• Supplied material
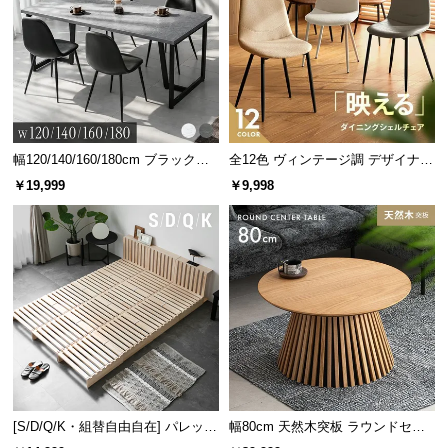
幅120/140/160/180cm ブラックフ
全12色 ヴィンテージ調 デザイナー
レーム ダイニング 大理石調 4人掛
ズシェルチェア
￥19,999
￥9,998
け
[S/D/Q/K・組替自由自在] パレット
幅80cm 天然木突板 ラウンドセン
ベッド 8/12/16枚セット
ターテーブル 美しい格子デザイン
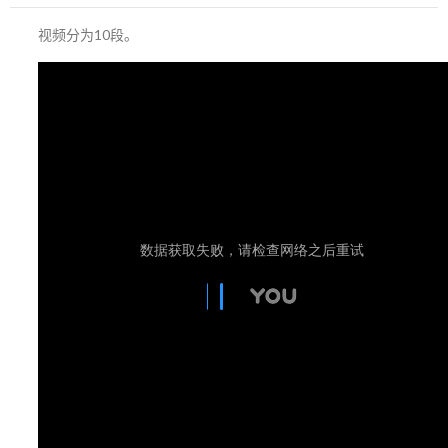
视频分为10段。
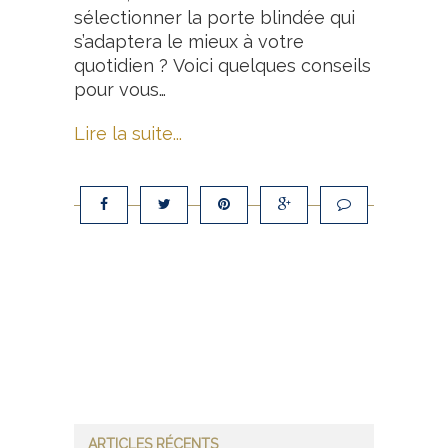
sélectionner la porte blindée qui
s’adaptera le mieux à votre
quotidien ? Voici quelques conseils
pour vous…
Lire la suite...
ARTICLES RÉCENTS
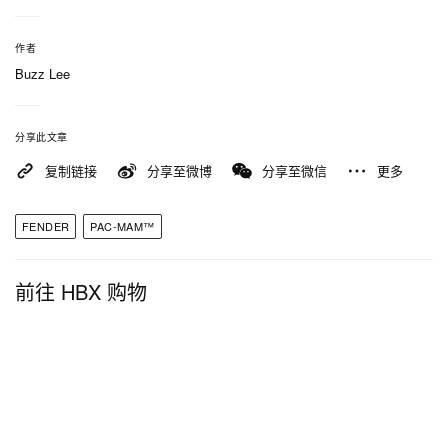
作者
Buzz Lee
分享此文章
复制链接
分享至微博
分享至微信
更多
FENDER
PAC-MAM™
前往 HBX 购物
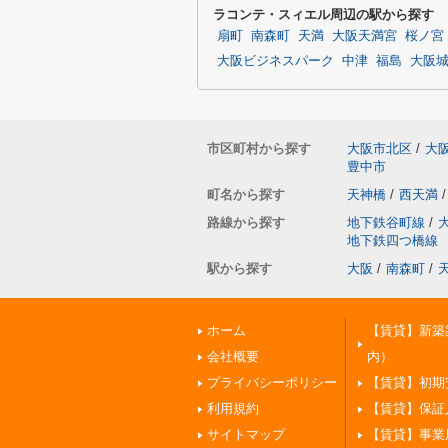
ラコンテ・スィエル周辺の駅から探す
扇町
南森町
天満
大阪天満宮
桜ノ宮
大阪ビジネスパーク
中津
福島
大阪
市区町村から探す
大阪市北区
/
大
豊中市
町名から探す
天神橋
/
西天満
/
路線から探す
地下鉄谷町線
/
地下鉄四つ橋線
駅から探す
大阪
/
南森町
/
ホーム
【賃貸】新築
会社概要
内）
プライバシーポリシー
【賃貸】初期
利用規約
【賃貸】保証
サイトマップ
【賃貸】事業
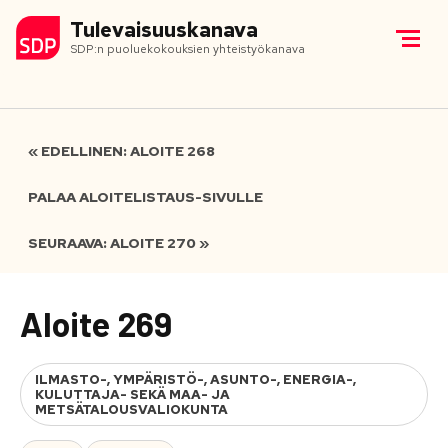
Tulevaisuuskanava
SDP:n puoluekokouksien yhteistyökanava
« EDELLINEN: ALOITE 268
PALAA ALOITELISTAUS-SIVULLE
SEURAAVA: ALOITE 270 »
Aloite 269
ILMASTO-, YMPÄRISTÖ-, ASUNTO-, ENERGIA-,
KULUTTAJA- SEKÄ MAA- JA
METSÄTALOUSVALIOKUNTA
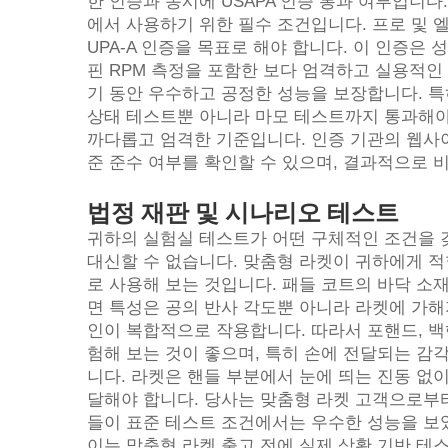
한 인증과 동시에 USAPA 인증 통과 여부입니다.
에서 사용하기 위한 필수 조건입니다. 프로 및 
UPA-A 인증을 목표로 해야 합니다. 이 인증은 성능 효율 
핀 RPM 측정을 포함한 보다 엄격하고 실용적인
기 동안 우수하고 공정한 성능을 보장합니다. 특히
상태 테스트뿐 아니라 마모 테스트까지 통과해야 
까다롭고 엄격한 기준입니다. 인증 기관의 웹사
준 준수 여부를 확인할 수 있으며, 결과적으로 
법정 재판 및 시나리오 테스트
귀하의 실험실 테스트가 어떤 구체적인 조건을 
대신할 수 없습니다. 맞춤형 라켓이 귀하에게 
로 사용해 보는 것입니다. 패들 코트의 바닥 소재
면 특성은 공의 반사 각도뿐 아니라 라켓에 가해
인이 복합적으로 작용합니다. 따라서 포핸드, 백
험해 보는 것이 좋으며, 특히 손에 전달되는 감각(hand
니다. 라켓은 핸들 부분에서 눈에 띄는 진동 없이
달해야 합니다. 당사는 맞춤형 라켓 고객으로부터
들이 표준 테스트 조건에서는 우수한 성능을 보
이는 맞춤형 라켓 출고 전에 실제 상황 기반 테스트(s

• Exercise aim
Print everything from the line with "ARTICLES RÉCENTS" down to the line with "상태 테스트뿐 아니라 마모 테스트까지 통과해야" in the entries above, both lines included and nothing more, without the pictures.

• Answer to this task
ARTICLES RÉCENTS
作者
Buzz Lee
分享此文章
复制链接
分享至微博
分享至微信
更多
FENDER
PAC-MAM™
前往 HBX 购物
ラコンテ・スィエル周辺の駅から探す
扇町
南森町
天満
大阪天満宮
桜ノ宮
大阪ビジネスパーク
中津
福島
大阪
市区町村から探す
大阪市北区
/
大
豊中市
町名から探す
天神橋
/
西天満
/
路線から探す
地下鉄谷町線
/
地下鉄四つ橋線
駅から探す
大阪
/
南森町
/
ホーム
【賃貸】新築
会社概要
内）
プライバシーポリシー
【賃貸】初期
利用規約
【賃貸】保証
サイトマップ
【賃貸】事業
Tulevaisuuskanava
SDP:n puoluekokouksien yhteistyökanava
« EDELLINEN: ALOITE 268
PALAA ALOITELISTAUS-SIVULLE
SEURAAVA: ALOITE 270 »
Aloite 269
ILMASTO-, YMPÄRISTÖ-, ASUNTO-, ENERGIA-,
KULUTTAJA- SEKÄ MAA- JA
METSÄTALOUSVALIOKUNTA
한 인증과 동시에 USAPA 인증 통과 여부입니다.
에서 사용하기 위한 필수 조건입니다. 프로 및 
UPA-A 인증을 목표로 해야 합니다. 이 인증은 성능 효율 
핀 RPM 측정을 포함한 보다 엄격하고 실용적인
기 동안 우수하고 공정한 성능을 보장합니다. 특히
상태 테스트뿐 아니라 마모 테스트까지 통과해야 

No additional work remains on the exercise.